Com o crescimento do uso de remédios para emagrecimento, como as chamadas “canetas”, muitas pessoas passaram a acreditar que a cirurgia bariátrica deixou de ser necessária. No entanto, especialistas reforçam que esses remédios não substituem a cirurgia nos casos em que ela já fica indicada. Embora representem um avanço importante no tratamento da obesidade, cada estratégia tem indicações específicas e deve ser individualizada.
De acordo com a Sociedade Brasileira de Cirurgia Bariátrica e Metabólica (SBCBM), o Brasil faz em torno de 80 mil cirurgias bariátricas por ano e ocupa a segunda posição mundial em número de procedimentos, atrás exclusivamente dos Estados Unidos. Já a Associação Brasileira para o Estudo da Obesidade e da Síndrome Metabólica (Abeso) estima que em torno de um em cada três brasileiros vive com obesidade, reforçando a necessidade de diferentes estratégias para o tratamento de uma doença considerada crônica e multifatorial.
O Ministério da Saúde também reforça que a cirurgia bariátrica continua sendo uma das principais estratégias para o tratamento da obesidade grave. De acordo com a Linha de Cuidado da Obesidade no Adulto, o procedimento é indicado depois de o insucesso do tratamento clínico e deve ser feito mediante critérios rigorosos, com acompanhamento de uma equipe multiprofissional antes e depois da cirurgia.
Quando a cirurgia bariátrica é indicada?
O Dr. André Augusto Pinto, cirurgião geral e do aparelho digestivo da Clínica Gatro ABC, explica que existe a falsa impressão de que as novas medicações substituíram a cirurgia, quando, na realidade, cada tratamento tem indicações diferentes.
“Os medicamentos representam um grande avanço no tratamento da obesidade e beneficiam muitos pacientes. No entanto, existem casos em que eles não são suficientes para promover uma perda de peso capaz de controlar as doenças associadas. Nesses pacientes, a cirurgia bariátrica continua sendo o tratamento mais eficaz.”
Conforme o Ministério da Saúde, a cirurgia pode ser indicada para pacientes com:
- IMC igual ou superior a 50 kg/m²;
- IMC entre 40 e 49,9 kg/m², depois de, no mínimo, dois anos de tratamento clínico sem sucesso;
- IMC entre 35 e 39,9 kg/m², quando existe doenças associadas, como diabetes tipo 2, hipertensão arterial ou apneia obstrutiva do sono, e ausência de resposta ao tratamento clínico.

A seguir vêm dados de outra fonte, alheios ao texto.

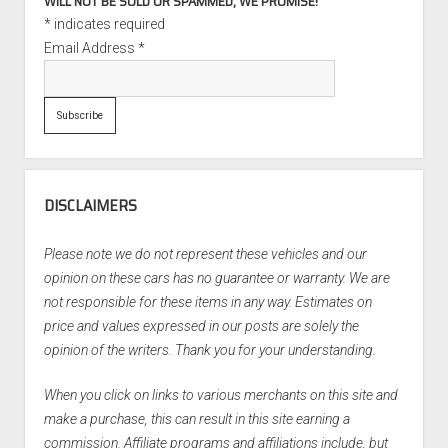
WILL NOT BE SOLD OR SPAMMED, WE PROMISE!
*
indicates required
Email Address
*
DISCLAIMERS
Please note we do not represent these vehicles and our
opinion on these cars has no guarantee or warranty. We are
not responsible for these items in any way. Estimates on
price and values expressed in our posts are solely the
opinion of the writers. Thank you for your understanding.
When you click on links to various merchants on this site and
make a purchase, this can result in this site earning a
commission. Affiliate programs and affiliations include, but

As canetas substituem a cirurgia?
Embora os remédios tenham revolucionado o tratamento da obesidade, especialistas alertam que eles não eliminam a necessidade da cirurgia para pacientes com obesidade grave.
“É importante entender que não existe competição entre os tratamentos. A escolha depende das características de cada paciente. Em alguns casos, insistir apenas na medicação pode atrasar uma intervenção que oferece maior benefício clínico. Além disso, é importante lembrar que, após a interrupção das medicações, muitos pacientes podem apresentar reganho de peso quando não há mudanças consistentes no estilo de vida e acompanhamento médico.”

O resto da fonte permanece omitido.